As of 12372f4, device assignment in the PyTorch dataloader does not work correctly with multiple GPUs.

import os
import pandas as pd

from merlin.dataloader.torch import Loader
from merlin.io.dataset import Dataset


dataset = Dataset(pd.DataFrame({"a": list(range(10))}))
dataset = dataset.repartition(npartitions=2)

rank = int(os.environ["LOCAL_RANK"])

with Loader(
    dataset,
    batch_size=1,
    global_rank=rank,
    global_size=2,
    device=rank,
) as loader:
    for idx, batch in enumerate(loader):
        x, y = batch
        device = x["a"].device
        print(f"rank: {rank}, device: {device}")

When I run the above, I get:

root@ba87ba84045a:/dataloader# torchrun --nproc_per_node=2 test_torch_multi_gpu.py 
WARNING:torch.distributed.run:
*****************************************
Setting OMP_NUM_THREADS environment variable for each process to be 1 in default, to avoid your system being overloaded, please further tune the variable for optimal performance in your application as needed. 
*****************************************
/usr/local/lib/python3.8/dist-packages/merlin/dtypes/mappings/tf.py:52: UserWarning: Tensorflow dtype mappings did not load successfully due to an error: No module named 'tensorflow'
  warn(f"Tensorflow dtype mappings did not load successfully due to an error: {exc.msg}")
/usr/local/lib/python3.8/dist-packages/merlin/dtypes/mappings/tf.py:52: UserWarning: Tensorflow dtype mappings did not load successfully due to an error: No module named 'tensorflow'
  warn(f"Tensorflow dtype mappings did not load successfully due to an error: {exc.msg}")
rank: 0, device: cuda:0
rank: 0, device: cuda:0
rank: 0, device: cuda:0
rank: 0, device: cuda:0
rank: 0, device: cuda:0
rank: 1, device: cuda:0
rank: 1, device: cuda:0
rank: 1, device: cuda:0
rank: 1, device: cuda:0
rank: 1, device: cuda:0

But for rank 1, tensors are expected to be be placed on cuda:1 not cuda:0.

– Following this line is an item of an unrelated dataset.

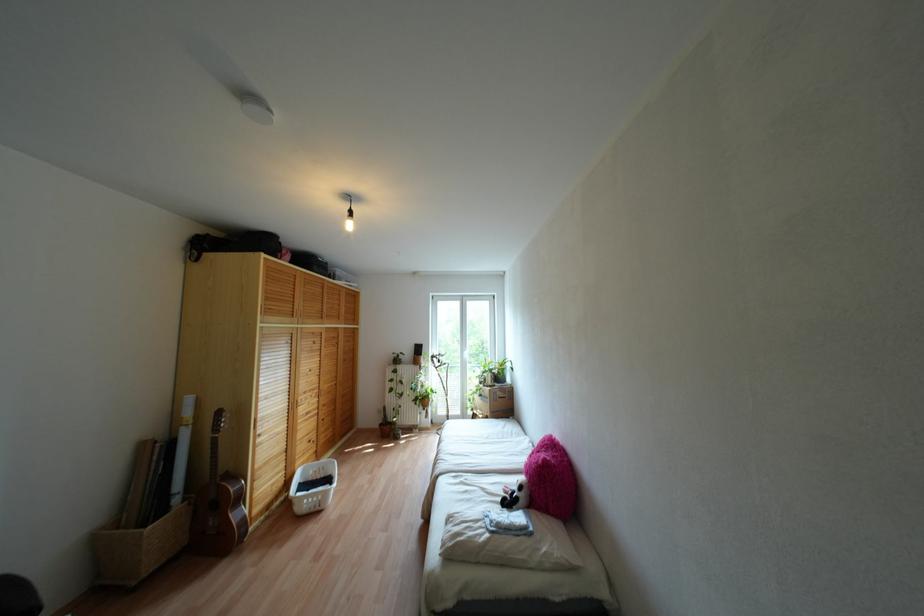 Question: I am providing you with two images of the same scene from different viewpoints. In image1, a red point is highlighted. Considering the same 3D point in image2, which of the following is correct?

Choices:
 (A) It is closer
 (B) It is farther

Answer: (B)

The text was updated successfully, but these errors were encountered:

edknv · 2023-04-13T21:58:29Z

Even with #132, the device assignment still doesn't work for list columns:

import os
import pandas as pd

from merlin.dataloader.torch import Loader
from merlin.io.dataset import Dataset


#dataset = Dataset(pd.DataFrame({"a": list(range(10))}))
dataset = Dataset(pd.DataFrame({"a": [[1], [2, 3]] * 5}))
dataset = dataset.repartition(npartitions=2)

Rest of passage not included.